Stamp duty land tax (SDLT) is generally payable on the purchase or transfer of interests in land and buildings in England and Northern Ireland where the amount paid is above a certain threshold.
From 1 April 2015, land and buildings transaction tax (LBTT) applies to land transactions in Scotland and from 1 April 2018, land transaction tax (LTT) applies to land transactions in Wales. Whilst the underlying rules applying to LBTT, LTT and SDLT are broadly similar in nature, the taxes are not identical. The rest of this summary covers the law that applies to transactions in England and Northern Ireland.
The SDLT payable is in most cases based on the amount or value of the consideration given for the asset acquired. The rate of SDLT depends on whether the property is exclusively residential or includes non-residential property. If the property is exclusively residential then the SDLT is determined at graduated rates applying to each band of the chargeable consideration. Higher rates of SDLT may apply to acquisitions of residential property where the purchaser already owns another dwelling (and is not replacing their main dwelling) or is a company.
A 15% rate may also apply to acquisitions of residential property where the chargeable consideration is over £500,000 and the property is being purchased by companies or certain other non-natural persons.
A further surcharge will apply on purchases of residential property in England and Northern Ireland by non-residents from 1 April 2021.
What is stamp duty?
Stamp duty is a tax on documents. Following the introduction of SDLT, and subsequent deregulation measures, stamp duty is in practice almost exclusively restricted to instruments transferring unquoted shares in UK registered companies.
The duty is levied at 0.5% of the amount or value of the consideration for the transfer, rounded up to the nearest £5. If the consideration is less than £1,000 then generally the document does not require stamping.

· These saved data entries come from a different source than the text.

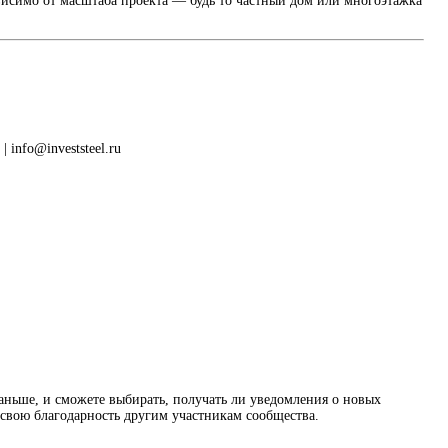
ависимо от масштаба проекта — будь то частный дом или многоэтажка
 info@investsteel.ru
раньше, и сможете выбирать, получать ли уведомления о новых
ь свою благодарность другим участникам сообщества.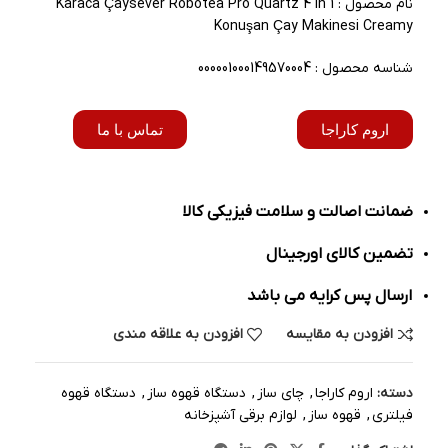
نام محصول : Karaca Çaysever Robotea Pro Quartz 4 in 1
Konuşan Çay Makinesi Creamy
شناسه محصول : 000001000149570004
اروم کاراجا
تماس با ما
ضمانت اصالت و سلامت فیزیکی کالا
تضمین کالای اورجینال
ارسال پس کرایه می باشد
افزودن به مقایسه
افزودن به علاقه مندی
دسته:
اروم کاراجا
,
چای ساز
,
دستگاه قهوه ساز
,
دستگاه قهوه
فیلتری
,
قهوه ساز
,
لوازم برقی آشپزخانه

What is stamp duty reserve tax (SDRT)?
- SDRT is a tax on agreements to transfer chargeable securities, the main categories being:
- shares in UK registered companies
- securities derived from such shares
- certain types of debt with equity characteristics
The charge is generally levied at 0.5% of the amount or value of the consideration for the transaction, though a higher rate of 1.5% can apply for certain financial market transactions.
Transactions in shares and interests in shares which are traded on a recognised growth market are generally not subject to SDRT. The Alternative Investment Market (AIM) is currently included as such a market.
Are there any reliefs from SDLT?
There are various exemptions and reliefs available (usually subject to conditions) to reduce or exempt a charge to SDLT some of which are listed below:
- group relief
- reconstruction relief for corporate demergers
- acquisition relief on the acquisition of property that is part of a trading undertaking for the issue of shares
- multiple dwellings relief which broadly operates by restricting the rate of SDLT on the acquisition of a portfolio of residential property by reference to the average price per dwelling
- certain acquisitions of residential property by house builders and property traders such as chain breaking and part exchange
- gifts of land or property
- exchanges on divorce or civil partnership dissolution
- assents and appropriations by personal representatives
There are also several exemptions from the higher rates of SDLT.